The first thing I'd check are the Displays options in the System Preferences. Make sure that the screen resolution is set to the native resolution, which will depend on your iMac. Usually it'll be the last one in the list. If that doesn't work, you can try reinstalling the OS. 

If this was the Apple store, why couldn't they fix it, or send it out to be fixed?


----------



## rmcmullen (Oct 1, 2011)

The apple store couldn't fix it because it was an old model. But on the apple communicates forum he said:

Apple Support Communities

See if you display is fine in safemode. poweroff. hold down the shift key. poweron.

If so...


Running in Safe mode leaves out some video drivers. Which results in machine not using advanced video hardware. You can run in normal mode but using the safe mode video drivers.For more details see:



https://discussions.apple.com/message/16057567#16057567



Look through this thread. see the second page. You don't have to read through the first page. Just go to the part where I try a solution that works.

Would this work?

R


----------



## sinclair_tm (Mar 11, 2005)

*Re: IMac G5 Fault*

I guess you could try it, as long as you have an ATI video card. As long as you don't play games it'll run fine.


----------



## rmcmullen (Oct 1, 2011)

Ok I don't play games on my computer but could you please me some clear instructions because apple communicates never.

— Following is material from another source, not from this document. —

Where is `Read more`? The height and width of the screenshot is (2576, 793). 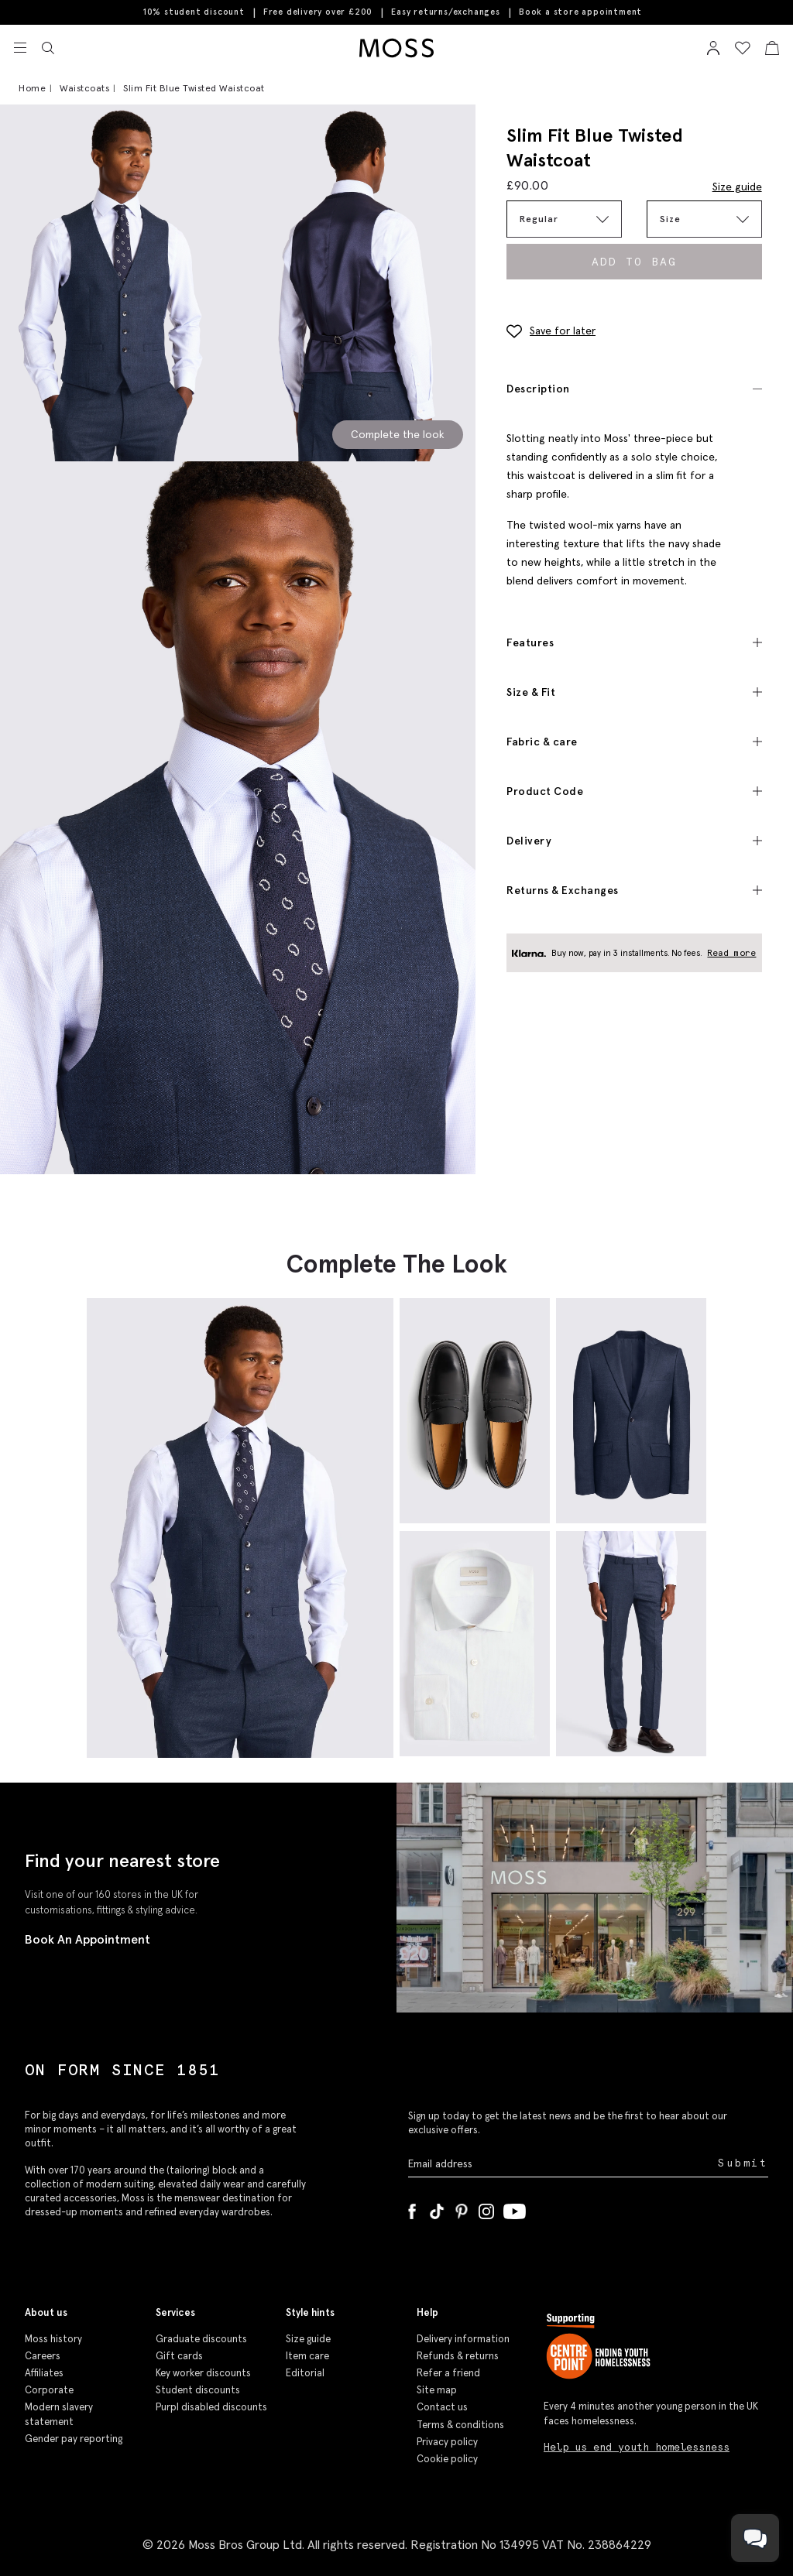 Read more is located at coordinates (732, 952).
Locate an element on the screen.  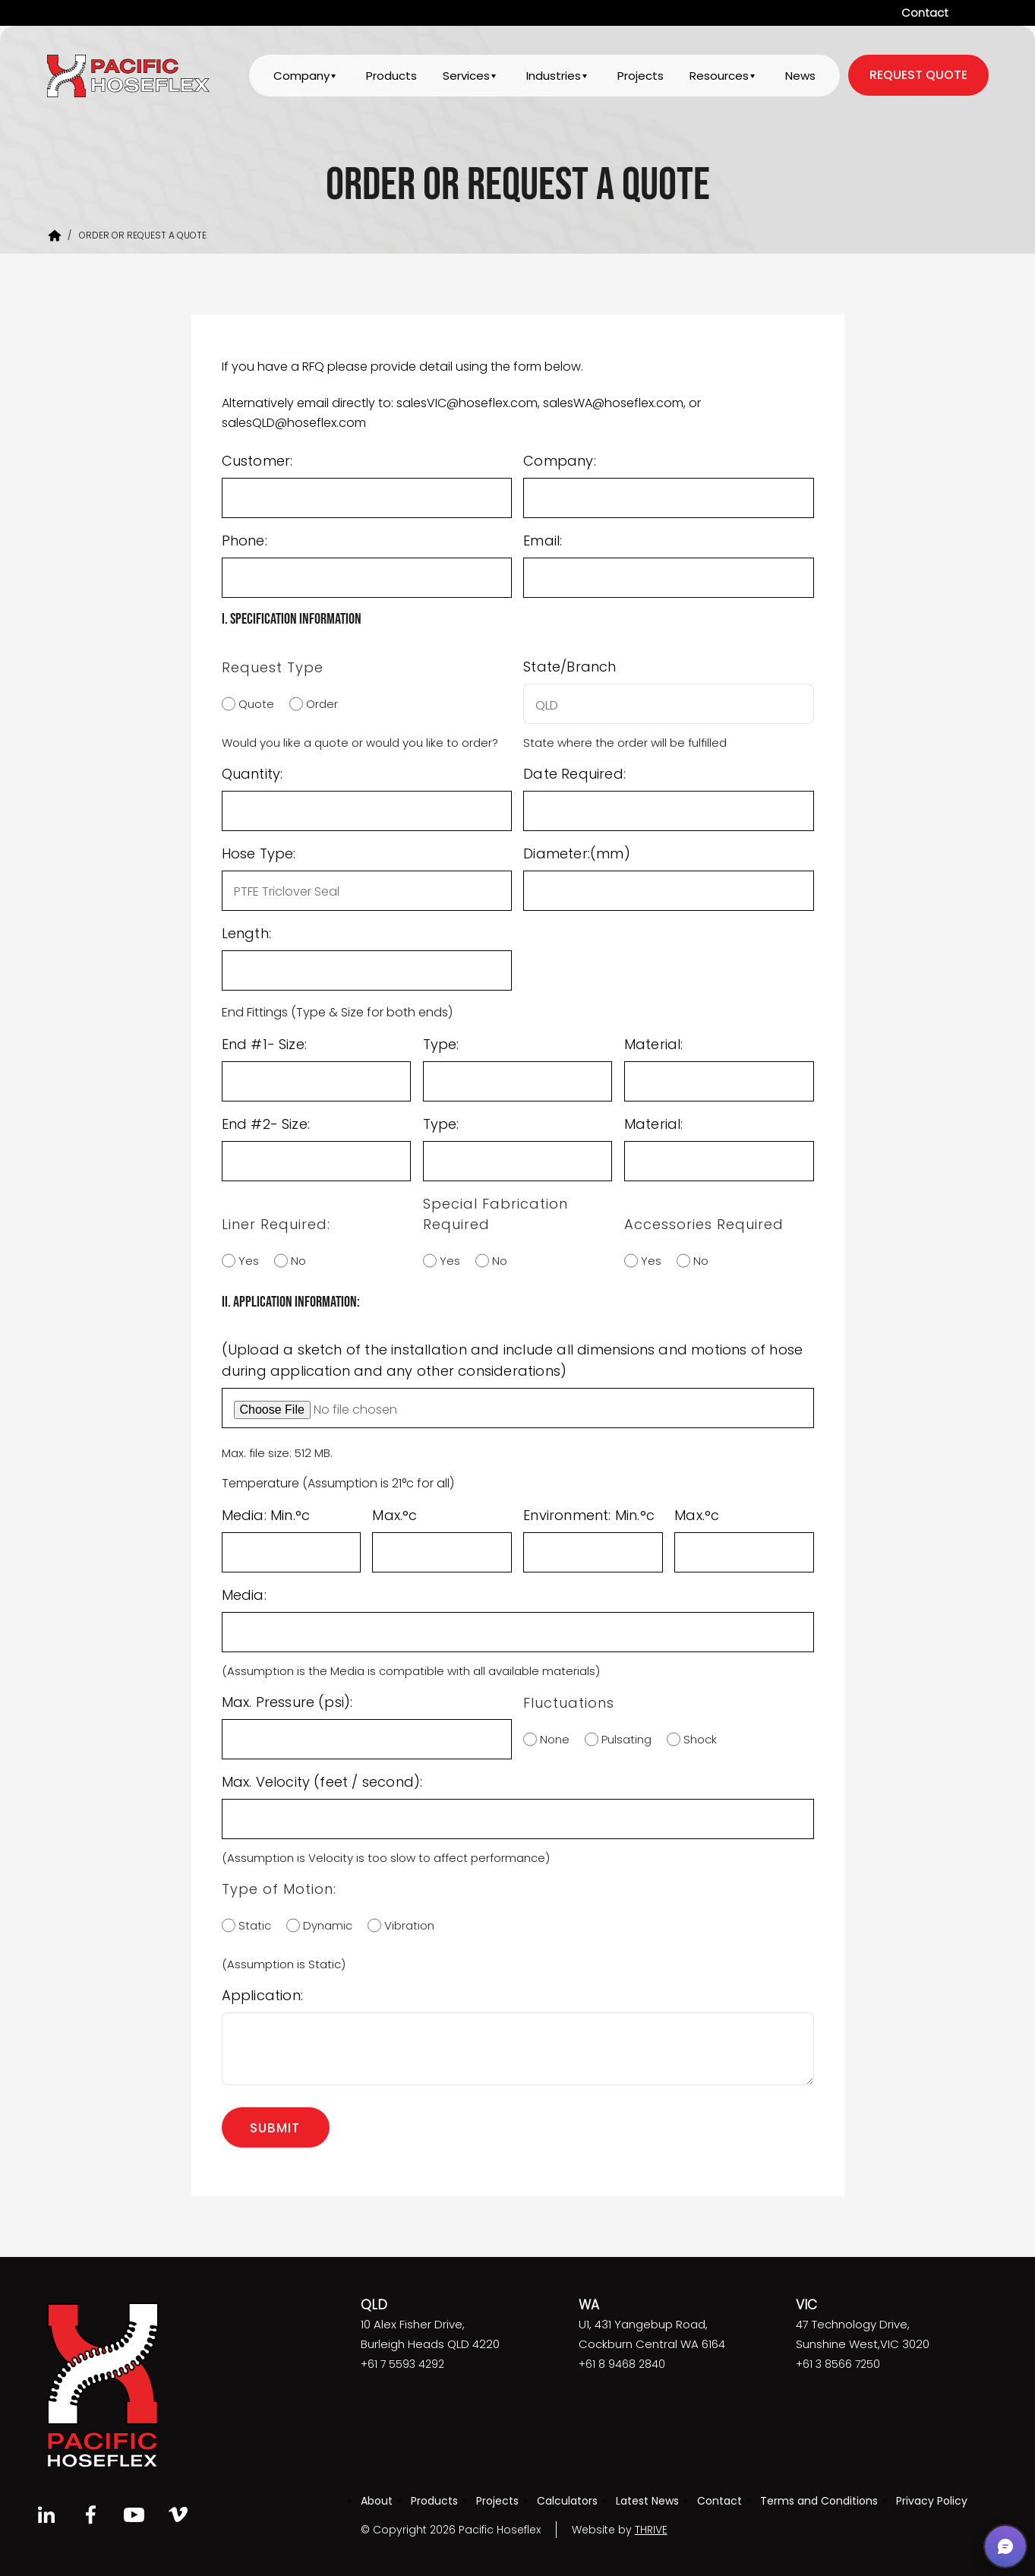 Type: is located at coordinates (441, 1044).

Would this work fine with no problems.

Thanks 

R


----------



## sinclair_tm (Mar 11, 2005)

*Re: IMac G5 Fault*

There is no way of knowing if it'll work fine with no problems. What they are doing is removing the video card drivers for that card, and forcing the OS to use the basic drivers. But first you need to know which video card you have. What is listed with the System Profiler?


----------



## rmcmullen (Oct 1, 2011)

*Re: IMac G5 Fault*

This is what is on the video/graphics on IMac G5 system profiler


ATI Radeon X600 Pro:

Chipset Model:	ATY,RV370
Type:	Display
Bus:	PCI
Slot:	PCI-E
VRAM (Total):	128 MB
Vendor:	ATI (0x1002)
Device ID:	0x5b62
Revision ID:	0x0000
ROM Revision:	113-xxxxx-113
Displays:
iMac:
Display Type:	LCD
Resolution:	1440 x 900
Depth:	32-bit Color
Built-In:	Yes
Core Image:	Supported
Main Display:	Yes
Mirror:	Off
Online:	Yes
Quartz Extreme:	Supported
Display:
Status:	No display connected

So if I got rid of these driver would it run fine.

R


----------



## rmcmullen (Oct 1, 2011)

*Re: IMac G5 Fault*

The screen fix it's seft it it working now.

Thanks for all your help.

R


----------